R/soundchange.R
In soundcorrs: Semi-Automatic Analysis of Sound Correspondences

# vim: set shiftwidth=4 tabstop=4 foldmarker=<<<,>>>:

# - exp soundchange -------------------------------------------------------------------------------- <<< -

#' @title Constructor function for the \code{soundchange} class.
#' @description Either takes a sound change, translates it to a function, and wraps that into a \code{soundchange} object, or takes a function and wraps it into a \code{soundchange} object.
#' @param x [character/function] Either a sound change, or a function that takes as arguments a character string named \code{x} and an object named \code{meta}, and returns a vector of character strings.
#' @param name [character] Name of the sound change. Length limit is not enforced, but it is recommended to not exceed 30 characters.
#' @param transcription [transcription] The \code{\link{transcription}} used in the notation of the sound change.
#' @param desc [character] A description of the change. May be as short or as long as needed. Defaults to \code{NULL}.
#' @param perl [logical] Use Perl-compatible regular expressions? This argument is only used when \code{x} is a character string. Defaults to \code{FALSE}.
#' @details A \code{soundchange} object is basically a sound change function with some metadata: name, description, and associated transcription. The sound change function can be a simple substitution using \code{\link{gsub}}, or as complex as required. It must take two arguments: \code{x} which is a single character string to which the change is to be applied, and \code{meta} which can be any object that holds additional metadata; \code{meta} can also be \code{NULL}. The return value of a sound change function must be a vector of character strings. The ability to output multiple strings is primarily intended for reconstruction, and it is not recommended that it be used to fit multiple changes into a single function. Example: in language L, "*a" and "*e" merged to "a", and simultaneously *o, *u > o. Regardless of whether our functions depart from the current state and reconstruct proto-forms, or the opposite, two functions should be defined: one for the a-e merger, and one for the o-u merger.
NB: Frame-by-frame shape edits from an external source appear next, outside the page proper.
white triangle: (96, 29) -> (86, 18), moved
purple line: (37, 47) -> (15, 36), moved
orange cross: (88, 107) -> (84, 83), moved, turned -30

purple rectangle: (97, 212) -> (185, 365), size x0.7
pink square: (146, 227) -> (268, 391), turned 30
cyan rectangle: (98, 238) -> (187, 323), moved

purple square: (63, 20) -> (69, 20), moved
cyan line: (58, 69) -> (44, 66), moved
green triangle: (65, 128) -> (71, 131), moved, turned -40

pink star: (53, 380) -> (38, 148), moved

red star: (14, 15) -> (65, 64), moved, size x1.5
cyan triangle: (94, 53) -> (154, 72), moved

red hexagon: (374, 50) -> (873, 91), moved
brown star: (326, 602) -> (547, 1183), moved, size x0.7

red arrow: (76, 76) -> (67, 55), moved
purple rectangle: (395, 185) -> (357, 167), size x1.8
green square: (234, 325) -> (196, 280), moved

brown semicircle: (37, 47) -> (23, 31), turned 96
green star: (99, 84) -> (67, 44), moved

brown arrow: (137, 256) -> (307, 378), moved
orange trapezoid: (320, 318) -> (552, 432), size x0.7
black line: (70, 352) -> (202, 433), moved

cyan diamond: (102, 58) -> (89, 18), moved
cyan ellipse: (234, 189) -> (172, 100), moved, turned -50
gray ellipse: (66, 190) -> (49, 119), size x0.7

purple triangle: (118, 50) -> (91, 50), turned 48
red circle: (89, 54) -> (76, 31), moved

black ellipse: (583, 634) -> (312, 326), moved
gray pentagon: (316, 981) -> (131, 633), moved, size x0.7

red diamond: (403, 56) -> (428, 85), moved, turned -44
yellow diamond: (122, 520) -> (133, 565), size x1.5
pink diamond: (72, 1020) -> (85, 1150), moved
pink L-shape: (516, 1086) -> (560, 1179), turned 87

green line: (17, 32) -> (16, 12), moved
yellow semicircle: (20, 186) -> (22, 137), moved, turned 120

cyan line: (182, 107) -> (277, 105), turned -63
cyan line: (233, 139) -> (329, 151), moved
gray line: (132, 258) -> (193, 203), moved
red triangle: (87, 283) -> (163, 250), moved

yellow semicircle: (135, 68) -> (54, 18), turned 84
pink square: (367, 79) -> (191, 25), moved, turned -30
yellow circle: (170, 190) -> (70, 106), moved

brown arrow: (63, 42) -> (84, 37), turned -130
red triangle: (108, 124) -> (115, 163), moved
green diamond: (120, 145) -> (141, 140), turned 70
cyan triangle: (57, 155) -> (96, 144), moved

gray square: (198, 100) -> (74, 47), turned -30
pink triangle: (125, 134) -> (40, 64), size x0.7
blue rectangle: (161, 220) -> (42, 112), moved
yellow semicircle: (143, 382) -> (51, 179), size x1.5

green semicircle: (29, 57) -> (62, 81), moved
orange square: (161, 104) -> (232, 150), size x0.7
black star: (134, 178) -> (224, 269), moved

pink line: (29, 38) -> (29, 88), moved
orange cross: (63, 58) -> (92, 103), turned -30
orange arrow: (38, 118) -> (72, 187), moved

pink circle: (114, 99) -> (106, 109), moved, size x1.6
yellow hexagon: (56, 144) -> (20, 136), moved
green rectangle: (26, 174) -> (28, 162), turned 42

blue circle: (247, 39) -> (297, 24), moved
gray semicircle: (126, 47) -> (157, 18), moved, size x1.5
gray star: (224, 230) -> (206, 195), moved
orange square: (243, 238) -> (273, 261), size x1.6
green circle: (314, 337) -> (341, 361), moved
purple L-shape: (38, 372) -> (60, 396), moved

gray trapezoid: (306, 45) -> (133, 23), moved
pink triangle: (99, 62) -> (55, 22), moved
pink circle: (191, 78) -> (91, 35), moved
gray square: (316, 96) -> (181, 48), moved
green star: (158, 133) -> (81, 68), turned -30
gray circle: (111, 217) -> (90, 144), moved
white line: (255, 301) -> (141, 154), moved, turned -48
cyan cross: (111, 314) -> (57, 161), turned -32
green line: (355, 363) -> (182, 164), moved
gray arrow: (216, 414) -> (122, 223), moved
The difference between them will be that with a progressive change, each function will return only one value ("[ae] > a") whereas in a regressive one it will return two ("a > a, e").
#'
#'	When the sound change is given as a simple character string, rather than a complete function, the string must contain exactly one ">" or "<" sign. Spaces around it are ignored. The string may take full advantage of regular expressions, both the ones available in pure R, and custom ones defined by the user and accepted by \code{\link{expandMeta}}. Backreferences may be of particular usefulness. In short, any part of the 'find' string that is enclosed in brackets, is also available in the 'replace' string as \code{"\\\\1"}, \code{"\\\\2"}, etc. For example, if k's followed by e or i all change into s's, this process cannot be encoded as simply *\code{"k[ei] > s"} because this would result in the e/i being deleted. The correct notation would be \code{"k([ei]) > s\\\\1"}. However, see the caveat below.
#'
#'  Warning! When the META column is missing from the transcription and generated automatically, the alternatives are listed using round- rather than square-bracket notation, i.e. as \code{"(x|y)"} rather than \code{"[xy]"}. This is necessary because some graphemes may be longer than one character, but a side effect of this is that when a user-defined metacharacter ("wild-card") is used in the 'find' part of the sound change string (the part before \code{"<"}), it adds a set of round brackets to that part of the string. In turn, this means that backreferences in the 'replace' part of the sound change string must either be shifted accordingly, or round brackets around metacharacters in the 'find' part omitted. For example, if intervocalic s is to be replaced with r, the sound change string should be \code{"VsV > \\\\1r\\\\2"} rather than *\code{"(V)s(V) > \\\\1r\\\\2"} because \code{"V"} itself is already translated to \code{"(a|ä|e|…"}.
#'
#'	Note that sound changes and their application do not require the data to be segmented and aligned. If sound changes are the only goal of the project, these two time-consuming steps can be safely omitted.
#' @return [soundchange] An object containing the provided data.
#' @field fun [function] The sound change function.
#' @field desc [character] A description of the change. May be \code{NULL}.
#' @field name [character] The name of the change.
#' @seealso \code{\link{print.soundchange}}, \code{\link{applyChanges}}
#' @export
#' @examples
#' # prepare sample transcription
#' trans <- loadSampleDataset ("trans-common")
#' # run soundchange
#' a2b <- soundchange ("a > b", "sample change", trans)
#' a2b <- soundchange ("b < a", "sample change", trans)
#' a2b <- soundchange (function(x,meta) gsub("a","b",x), "sample change", trans)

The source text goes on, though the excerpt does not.